More specifically, can you maybe try with all but EPSS and NVD data sources disabled to limit the number of network connections it tries to establsh and see using e.g., netstat
whether it successfully connects or at least attempts to?
Something like this:
$ cve-bin-tool -l debug -d CURL,GAD,OSV,REDHAT,RSD -u now <...rest of the command line...>
To illustrate, what I see is the following (with v3.3, the latest release, the network does have a proxy):
$ cve-bin-tool -l debug -d CURL,GAD,OSV,REDHAT,RSD -u now --report --detailed <...>
<...>
[15:04:30] DEBUG cve_bin_tool.CVEDB - Year 2022 has 24754 CVEs in dataset nvd_source.py:505
[15:04:34] DEBUG cve_bin_tool.CVEDB - Year 2023 has 28085 CVEs in dataset nvd_source.py:505
[15:04:36] DEBUG cve_bin_tool.CVEDB - Year 2024 has 12313 CVEs in dataset nvd_source.py:505
[15:04:37] DEBUG cve_bin_tool.CVEDB - Check database is using latest schema cvedb.py:323
DEBUG cve_bin_tool.CVEDB - Check database is using latest schema cvedb.py:323
DEBUG cve_bin_tool.CVEDB - Check database is using latest schema cvedb.py:323
DEBUG cve_bin_tool.CVEDB - Check database is using latest schema cvedb.py:323
DEBUG cve_bin_tool.CVEDB - Check database is using latest schema cvedb.py:323
<HERE IT STALLS FOR ABOUT 5 MINUTES, WITH NETSTAT INDICATING A DIRECT CONNECTION ATTEMPT, THEN FAILS WITH TimeoutError>
The netstat
output looks like this during the stall:
$ netstat -aeptn |grep SYN
tcp 0 1 <my IP>:47948 18.66.233.97:443 SYN_SENT 1000 113280 14591/python
After adding trust_env=True
at appropriate places in epss_source.py
(and with proxy configured with the usual HTTPS_PROXY
), the connection works fine and the DB update and then scan succeeds. Checking with netstat
additionally confirms it now does use the proxy.
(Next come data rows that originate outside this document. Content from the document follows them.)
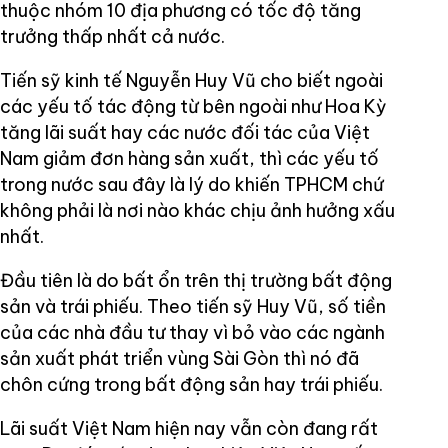
thuộc nhóm 10 địa phương có tốc độ tăng
trưởng thấp nhất cả nước.
Tiến sỹ kinh tế Nguyễn Huy Vũ cho biết ngoài
các yếu tố tác động từ bên ngoài như Hoa Kỳ
tăng lãi suất hay các nước đối tác của Việt
Nam giảm đơn hàng sản xuất, thì các yếu tố
trong nước sau đây là lý do khiến TPHCM chứ
không phải là nơi nào khác chịu ảnh hưởng xấu
nhất.
Đầu tiên là do bất ổn trên thị trường bất động
sản và trái phiếu. Theo tiến sỹ Huy Vũ, số tiền
của các nhà đầu tư thay vì bỏ vào các ngành
sản xuất phát triển vùng Sài Gòn thì nó đã
chôn cứng trong bất động sản hay trái phiếu.
Lãi suất Việt Nam hiện nay vẫn còn đang rất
@alext-w In my scenario, I discovered that a proxy setup was necessary for internet connectivity. When attempting to use the cve-bin-tool with the following command:
cve-bin-tool --nvd json-mirror -l debug -d CURL,GAD,OSV,REDHAT,RSD -u now -i installed_packages.txt
I encountered a TimeoutError
during the "Getting EPSS data..." phase. To resolve this issue,
I modified the epss_source.py file within the cve-bin-tool codebase to make aiohttp.ClientSession honor the proxy environment variables.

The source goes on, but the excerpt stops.